Last week, I shared with you The Advertising Poem: A man wakes up after sleeping under an advertised blanket, on an advertised mattress, pulls off advertised pajamas, bathes in an advertised shower, shaves with an advertised razor, brushes his teeth with advertised toothpaste, washes with advertised soap, puts on advertised clothes, drinks a cup of advertised coffee, drives to work in an advertised car, and then, refuses to advertise, believing it doesn’t pay. Later when business is poor, he advertises it for sale. Why is it?
In my opinion, most people are easily influenced yet hopelessly unaware that they are. The “man” is a perfect example of someone who is influenced by advertising, possibly without even being aware of it. And he is certainly not likely to admit it, since it would prove that advertising DOES work. But obviously a seed has been planted that influences the brand of mattress, toothpaste and coffee that he purchases. Stop and think about it for a moment – when was the last time that YOU purchased a product that you’ve never seen advertised before?
The “man” probably refuses to advertise his business because he doesn’t completely understand the true objective of advertising in general. Advertising does not exist to create a need. Anyone who advertises in hopes of suddenly helping people realize what they’ve been missing from their lives is setting themselves up for failure (unless they are promoting a brand new type of product that has no substitute and has never been seen before.)
Advertising exists to trigger an existing or future need and drive a consumer towards a particular brand. Apple spends hundreds of millions on advertising every year – not to convince you that you NEED a new computer, but to convince you that when that time comes you should buy a MacBook instead of a Windows-based machine. Coca-Cola isn’t trying to make you thirsty – they’re trying to convince you to buy a Coke instead of a Pepsi when your thirst hits.

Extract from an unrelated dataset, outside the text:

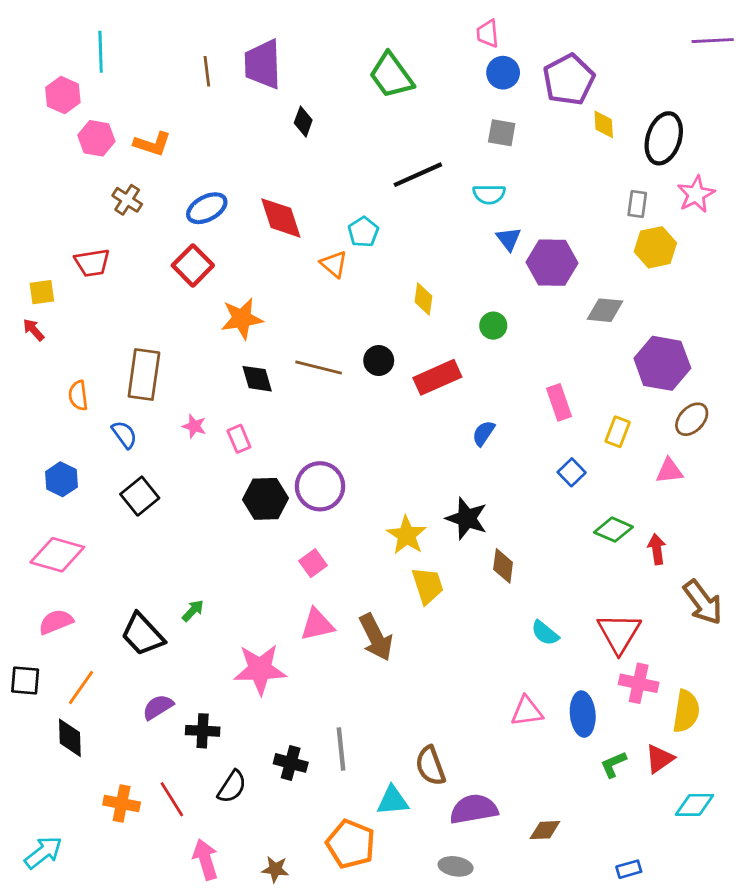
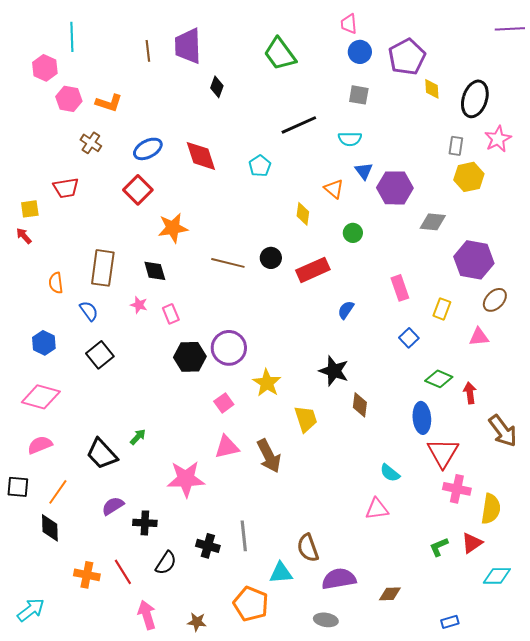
orange triangle: (334, 264) -> (334, 189), moved
black diamond: (257, 379) -> (155, 271), moved
yellow star: (407, 535) -> (267, 383), moved
cyan semicircle: (545, 633) -> (390, 473), moved
blue ellipse: (583, 714) -> (422, 418), moved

People have certain needs at certain times, and (for the most part) it’s impossible for advertisers to position their ads to hit you with a product that satisfies your exact need at the exact time you have it. Successful advertisers use frequency to build TOMA (Top Of Mind Awareness) to build a bridge between their brand and your future need. The “man” – likely similar to your clients who claim that “advertising does not work” – expects to see instant results from his marketing, and when that does not happen he simply stops advertising.
As a newspaper advertising professional, it’s your responsibility to demonstrate to your clients that advertising is absolutely critical to their success. Advertising is not an expense, it’s an investment in their future. Creating TOMA today will ensure that consumers think of their brand when a need arises tomorrow. And the reason why the “man” advertises his failed business for sale? Desperation. Which is exactly what you’re trying to help your clients avoid. No advertising = no customers = no sales = no business.